By Walter Williams: Syndicated columnist
Jack Abramoff, the Washington lobbyist who’s pleaded guilty to charges of conspiracy, fraud and tax evasion, has showered millions of dollars on the campaign coffers of both Republican and Democrat congressmen.
Like a kid caught with his hands in the cookie jar, many congressmen seek to distance themselves by purging their coffers of Abramoff money. Senate Majority Leader Bill Frist, R-Tenn., in reaction to Abramoff’s guilty plea, has pledged to “examine and act on any necessary changes to improve transparency and accountability for our body when it comes to lobbying.”
Whatever actions Congress might take in the matter of lobbying are going to be just as disappointing in ending influence-peddling as their Bipartisan Campaign Reform Act of 2002, known as the McCain-Feingold bill.
Before we allow ourselves to be bamboozled by our political leaders, we might do our own analysis to determine whether the problem is money in politics or something more fundamental.

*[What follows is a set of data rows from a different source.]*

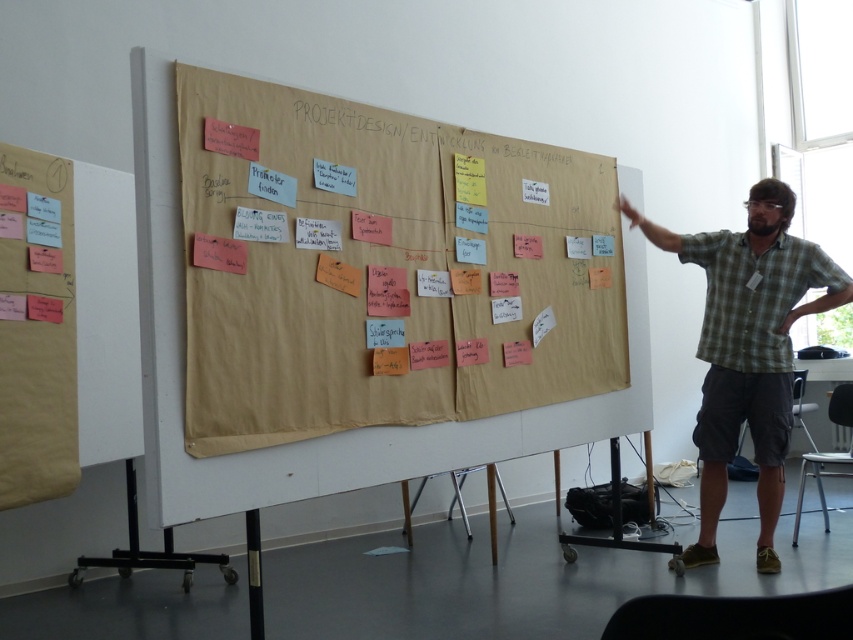 Question: Does brown paper at center have a smaller size compared to green plaid shirt at right?

Choices:
 (A) no
 (B) yes

Answer: (A)

Question: Estimate the real-world distances between objects in this image. Which object is farther from the white paper at center?

Choices:
 (A) brown paper at center
 (B) green plaid shirt at right

Answer: (B)

Question: Does brown paper at center have a greater width compared to white paper at center?

Choices:
 (A) yes
 (B) no

Answer: (A)

Question: Which of the following is the farthest from the observer?

Choices:
 (A) (730, 435)
 (B) (383, 131)

Answer: (A)

Question: Which object appears farthest from the camera in this image?

Choices:
 (A) white paper at center
 (B) brown paper at center
 (C) green plaid shirt at right

Answer: (C)

Question: Does brown paper at center appear on the left side of white paper at center?

Choices:
 (A) no
 (B) yes

Answer: (A) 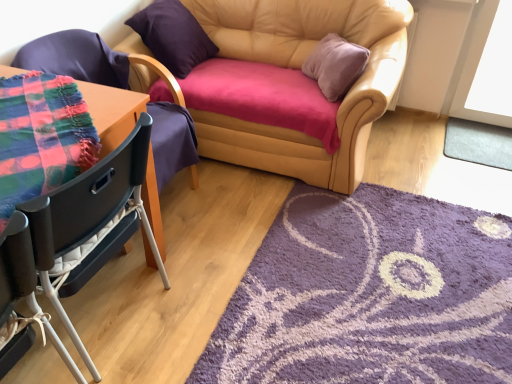 Question: Can you confirm if purple suede pillow at upper left is thinner than white plastic chair at lower left, the third chair from the back?

Choices:
 (A) no
 (B) yes

Answer: (B)

Question: Does purple suede pillow at upper left have a greater width compared to white plastic chair at lower left, the third chair from the back?

Choices:
 (A) no
 (B) yes

Answer: (A)

Question: Would you say purple suede pillow at upper left is outside white plastic chair at lower left, the third chair from the back?

Choices:
 (A) yes
 (B) no

Answer: (A)

Question: Would you say purple suede pillow at upper left is a long distance from white plastic chair at lower left, the third chair from the back?

Choices:
 (A) yes
 (B) no

Answer: (A)

Question: Can you confirm if purple suede pillow at upper left is bigger than white plastic chair at lower left, the first chair when ordered from front to back?

Choices:
 (A) yes
 (B) no

Answer: (A)

Question: From a real-world perspective, is purple suede pillow at upper left physically above white plastic chair at lower left, the first chair when ordered from front to back?

Choices:
 (A) no
 (B) yes

Answer: (B)

Question: From the image's perspective, is leather couch at center above purple shaggy rug at lower right, the 2th mat from the right?

Choices:
 (A) no
 (B) yes

Answer: (B)

Question: Is leather couch at center facing away from purple shaggy rug at lower right, arranged as the first mat when viewed from the left?

Choices:
 (A) yes
 (B) no

Answer: (B)

Question: From a real-world perspective, is leather couch at center below purple shaggy rug at lower right, arranged as the first mat when viewed from the left?

Choices:
 (A) yes
 (B) no

Answer: (B)

Question: From the image's perspective, is leather couch at center beneath purple shaggy rug at lower right, the second mat when ordered from back to front?

Choices:
 (A) no
 (B) yes

Answer: (A)

Question: Can you see leather couch at center touching purple shaggy rug at lower right, marked as the first mat in a front-to-back arrangement?

Choices:
 (A) yes
 (B) no

Answer: (B)

Question: Considering the relative sizes of leather couch at center and purple shaggy rug at lower right, arranged as the first mat when viewed from the left, in the image provided, is leather couch at center thinner than purple shaggy rug at lower right, arranged as the first mat when viewed from the left,?

Choices:
 (A) yes
 (B) no

Answer: (A)

Question: From a real-world perspective, is leather couch at center located beneath black plastic chair at left, arranged as the 2th chair when viewed from the front?

Choices:
 (A) no
 (B) yes

Answer: (A)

Let’s start this analysis with a question. Why do corporations, unions and other interest groups fork over millions of dollars to the campaign coffers of politicians? Is it because these groups are extraordinarily civic-minded Americans who have a deep interest in congressmen doing their jobs of upholding and defending the U.S. Constitution?
Might it be that these groups and their Washington-based lobby arms, numbering in the thousands, just love participating in the political process?

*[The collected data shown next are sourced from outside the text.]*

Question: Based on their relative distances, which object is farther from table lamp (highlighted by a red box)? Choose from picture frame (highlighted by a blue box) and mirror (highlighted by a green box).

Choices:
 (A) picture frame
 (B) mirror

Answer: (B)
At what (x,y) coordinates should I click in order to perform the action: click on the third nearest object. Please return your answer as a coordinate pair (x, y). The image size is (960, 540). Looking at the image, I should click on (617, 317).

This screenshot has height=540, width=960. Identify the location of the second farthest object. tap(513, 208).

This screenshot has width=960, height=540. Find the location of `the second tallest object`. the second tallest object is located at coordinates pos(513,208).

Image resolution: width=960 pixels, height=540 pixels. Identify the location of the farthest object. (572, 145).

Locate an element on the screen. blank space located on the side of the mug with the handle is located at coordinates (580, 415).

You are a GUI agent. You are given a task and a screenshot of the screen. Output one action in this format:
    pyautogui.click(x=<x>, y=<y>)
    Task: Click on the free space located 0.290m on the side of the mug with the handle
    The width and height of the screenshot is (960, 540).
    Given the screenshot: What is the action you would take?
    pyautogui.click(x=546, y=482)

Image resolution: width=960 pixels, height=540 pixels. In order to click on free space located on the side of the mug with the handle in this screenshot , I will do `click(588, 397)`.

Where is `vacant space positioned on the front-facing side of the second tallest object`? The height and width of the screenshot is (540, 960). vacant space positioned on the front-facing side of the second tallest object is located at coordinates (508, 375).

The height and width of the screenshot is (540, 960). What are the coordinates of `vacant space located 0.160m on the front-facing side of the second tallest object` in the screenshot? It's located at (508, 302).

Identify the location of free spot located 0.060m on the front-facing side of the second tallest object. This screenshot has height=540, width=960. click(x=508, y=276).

Anyone answering in the affirmative to either question probably also believes that storks deliver babies and there really is an Easter Bunny and Santa Claus.
A much better explanation for the millions going to the campaign coffers of Washington politicians lies in the awesome growth of government control over business, property, employment and other areas of our lives.
Having such power, Washington politicians are in the position to grant favors. The greater their power to grant favors, the greater the value of being able to influence Congress, and there’s no better influence than money.
The generic favor sought is to get Congress, under one ruse or another, to grant a privilege or right to one group of Americans that will be denied another group of Americans. A variant of this privilege is to get Congress to do something that would be criminal if done privately.
Here’s just one among possibly thousands of examples:
If Archer Daniels Midland (ADM) used goons and violence to stop people from buying sugar from Caribbean producers so that sugar prices would rise, making it easier for ADM to sell more of its corn syrup sweetener, they’d wind up in jail. If they line the coffers of congressmen, they can buy the same result without risking imprisonment. Congress simply does the dirty work for them by enacting sugar import quotas and tariffs.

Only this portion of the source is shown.